Julia Sjöberg, Sascha Wisniewski

Kein Streit

„Joute de traduction“ heisst die Veranstaltung, an der eine Übersetzerin und ein Übersetzer in den Ring treten und ihre jeweilige Wortwahl verteidigen sollen. Die übersetzten Textpassagen stammen aus Levin Westermanns Gedichtsammlung 3511 Zwetajewa. Valentin Decoppet und Raphaëlle Lacord treffen sich zum Duell und werden sich um Worte streiten, so die Erwartung.

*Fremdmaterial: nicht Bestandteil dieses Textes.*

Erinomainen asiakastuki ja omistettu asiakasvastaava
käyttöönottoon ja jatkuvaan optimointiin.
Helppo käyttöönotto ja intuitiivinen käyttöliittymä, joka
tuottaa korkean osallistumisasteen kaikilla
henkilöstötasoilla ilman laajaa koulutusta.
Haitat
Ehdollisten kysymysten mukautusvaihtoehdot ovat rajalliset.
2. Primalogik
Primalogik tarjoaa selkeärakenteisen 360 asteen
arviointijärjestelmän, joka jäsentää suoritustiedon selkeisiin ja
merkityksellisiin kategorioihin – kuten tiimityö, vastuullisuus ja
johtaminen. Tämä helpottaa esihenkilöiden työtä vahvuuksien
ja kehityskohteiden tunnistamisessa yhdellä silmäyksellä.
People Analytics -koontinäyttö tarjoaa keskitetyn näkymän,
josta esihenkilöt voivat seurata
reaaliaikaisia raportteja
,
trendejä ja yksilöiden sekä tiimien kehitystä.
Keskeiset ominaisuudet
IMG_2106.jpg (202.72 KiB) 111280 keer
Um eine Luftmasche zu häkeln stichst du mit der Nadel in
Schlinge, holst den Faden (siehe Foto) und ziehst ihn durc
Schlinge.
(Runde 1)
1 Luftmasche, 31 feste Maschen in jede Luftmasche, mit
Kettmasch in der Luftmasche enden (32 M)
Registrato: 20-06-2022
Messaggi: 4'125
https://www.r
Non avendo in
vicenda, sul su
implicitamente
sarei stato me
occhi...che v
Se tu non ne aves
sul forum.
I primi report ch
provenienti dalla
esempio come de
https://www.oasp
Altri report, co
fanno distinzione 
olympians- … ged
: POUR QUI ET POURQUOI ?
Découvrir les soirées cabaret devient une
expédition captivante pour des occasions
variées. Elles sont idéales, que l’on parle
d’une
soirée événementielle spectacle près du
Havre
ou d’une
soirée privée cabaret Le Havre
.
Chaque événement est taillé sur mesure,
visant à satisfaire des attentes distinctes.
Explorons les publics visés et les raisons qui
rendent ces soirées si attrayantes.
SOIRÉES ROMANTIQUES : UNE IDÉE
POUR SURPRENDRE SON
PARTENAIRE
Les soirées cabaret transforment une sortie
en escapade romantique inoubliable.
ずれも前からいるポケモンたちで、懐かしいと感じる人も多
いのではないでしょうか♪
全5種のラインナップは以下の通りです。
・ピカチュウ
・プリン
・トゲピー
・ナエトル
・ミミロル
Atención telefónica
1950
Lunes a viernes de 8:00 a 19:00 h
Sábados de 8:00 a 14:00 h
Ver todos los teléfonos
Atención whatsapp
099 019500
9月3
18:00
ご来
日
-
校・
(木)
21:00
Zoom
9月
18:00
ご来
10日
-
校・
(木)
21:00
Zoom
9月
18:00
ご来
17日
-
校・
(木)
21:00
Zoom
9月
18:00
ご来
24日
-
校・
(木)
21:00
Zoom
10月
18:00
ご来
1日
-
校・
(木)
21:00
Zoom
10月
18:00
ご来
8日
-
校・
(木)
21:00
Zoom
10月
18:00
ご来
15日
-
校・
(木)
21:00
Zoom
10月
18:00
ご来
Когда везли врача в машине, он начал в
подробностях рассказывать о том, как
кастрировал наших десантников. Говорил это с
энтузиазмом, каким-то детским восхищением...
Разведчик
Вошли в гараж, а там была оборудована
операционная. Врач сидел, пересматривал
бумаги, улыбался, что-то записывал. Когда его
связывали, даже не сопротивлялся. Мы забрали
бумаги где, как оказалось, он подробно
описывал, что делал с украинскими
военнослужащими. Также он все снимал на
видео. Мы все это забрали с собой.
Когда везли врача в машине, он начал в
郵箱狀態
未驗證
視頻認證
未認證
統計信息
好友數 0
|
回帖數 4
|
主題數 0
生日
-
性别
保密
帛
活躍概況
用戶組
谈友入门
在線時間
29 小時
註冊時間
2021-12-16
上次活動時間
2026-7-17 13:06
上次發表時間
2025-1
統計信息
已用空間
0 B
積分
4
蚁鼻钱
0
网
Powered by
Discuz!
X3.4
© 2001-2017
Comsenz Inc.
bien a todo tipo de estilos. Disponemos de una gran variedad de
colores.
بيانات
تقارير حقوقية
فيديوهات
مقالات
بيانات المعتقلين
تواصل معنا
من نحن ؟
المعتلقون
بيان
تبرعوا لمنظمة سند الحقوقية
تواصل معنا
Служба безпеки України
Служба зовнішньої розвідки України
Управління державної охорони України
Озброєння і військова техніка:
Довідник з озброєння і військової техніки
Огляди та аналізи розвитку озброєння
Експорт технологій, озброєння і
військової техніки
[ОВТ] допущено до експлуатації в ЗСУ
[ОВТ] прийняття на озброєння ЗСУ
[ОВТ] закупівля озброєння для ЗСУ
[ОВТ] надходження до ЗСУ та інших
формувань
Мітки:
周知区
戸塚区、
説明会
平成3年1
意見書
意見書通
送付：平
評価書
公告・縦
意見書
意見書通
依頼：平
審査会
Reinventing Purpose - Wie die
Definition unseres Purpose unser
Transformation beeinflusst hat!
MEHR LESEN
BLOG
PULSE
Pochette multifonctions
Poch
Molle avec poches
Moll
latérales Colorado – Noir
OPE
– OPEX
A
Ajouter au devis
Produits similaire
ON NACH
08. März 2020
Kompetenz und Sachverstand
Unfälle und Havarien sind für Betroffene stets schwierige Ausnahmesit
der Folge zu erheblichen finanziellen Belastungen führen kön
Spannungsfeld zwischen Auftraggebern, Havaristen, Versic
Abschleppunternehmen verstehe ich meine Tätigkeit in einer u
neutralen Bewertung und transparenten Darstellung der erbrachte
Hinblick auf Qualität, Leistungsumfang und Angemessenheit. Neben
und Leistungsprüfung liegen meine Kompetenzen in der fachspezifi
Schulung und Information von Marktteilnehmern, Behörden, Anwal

Doch der Moderator Yves Raeber warnt vor: Der Ausdruck „rompre une lance“, „eine Lanze brechen“, könne man ja auch auf zwei Arten verstehen. Einen Gegner töten, könne es heissen, auch aber eine Lanze brechen für jemanden, als Zeichen des Respekts und der Freundschaft. Freundschaftlich geht es zwischen den beiden die ganze Stunde über zu. Was als „joute“, als Turnier oder Wettstreit angelegt ist, wird eher zum freundlich-vorsichtigen Abtasten.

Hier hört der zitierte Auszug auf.